[Dataset entries]
- - -

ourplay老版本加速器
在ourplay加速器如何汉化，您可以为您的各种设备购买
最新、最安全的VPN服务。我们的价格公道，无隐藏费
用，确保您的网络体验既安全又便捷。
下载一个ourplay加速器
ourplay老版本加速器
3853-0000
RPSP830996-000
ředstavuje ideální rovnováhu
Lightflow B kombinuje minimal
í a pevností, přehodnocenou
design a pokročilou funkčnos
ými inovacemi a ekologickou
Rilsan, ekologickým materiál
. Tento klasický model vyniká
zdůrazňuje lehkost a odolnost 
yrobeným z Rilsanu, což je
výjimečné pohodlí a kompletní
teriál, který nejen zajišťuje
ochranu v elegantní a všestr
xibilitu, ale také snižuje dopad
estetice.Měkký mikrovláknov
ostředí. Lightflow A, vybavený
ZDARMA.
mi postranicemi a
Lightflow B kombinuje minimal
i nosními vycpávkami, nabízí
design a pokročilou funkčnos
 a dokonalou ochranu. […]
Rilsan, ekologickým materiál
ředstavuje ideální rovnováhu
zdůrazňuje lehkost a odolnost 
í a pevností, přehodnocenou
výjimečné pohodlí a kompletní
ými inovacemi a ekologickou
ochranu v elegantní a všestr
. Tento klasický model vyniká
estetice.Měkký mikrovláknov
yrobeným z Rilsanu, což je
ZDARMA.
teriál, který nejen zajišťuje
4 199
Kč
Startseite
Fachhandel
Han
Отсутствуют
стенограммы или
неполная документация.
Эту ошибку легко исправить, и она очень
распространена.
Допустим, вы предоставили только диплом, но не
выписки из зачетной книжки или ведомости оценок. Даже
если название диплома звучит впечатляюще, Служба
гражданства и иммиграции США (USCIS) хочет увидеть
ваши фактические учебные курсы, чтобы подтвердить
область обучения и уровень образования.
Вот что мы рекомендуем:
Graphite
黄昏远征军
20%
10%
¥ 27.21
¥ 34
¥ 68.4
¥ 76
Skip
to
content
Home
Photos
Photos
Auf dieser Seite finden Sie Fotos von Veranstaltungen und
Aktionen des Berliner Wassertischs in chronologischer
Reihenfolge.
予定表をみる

- - -

Exactly the lines from the one holding "область обучения и уровень образования." through the end of the records above are to be returned, and nothing else.

область обучения и уровень образования.
Вот что мы рекомендуем:
Graphite
黄昏远征军
20%
10%
¥ 27.21
¥ 34
¥ 68.4
¥ 76
Skip
to
content
Home
Photos
Photos
Auf dieser Seite finden Sie Fotos von Veranstaltungen und
Aktionen des Berliner Wassertischs in chronologischer
Reihenfolge.
予定表をみる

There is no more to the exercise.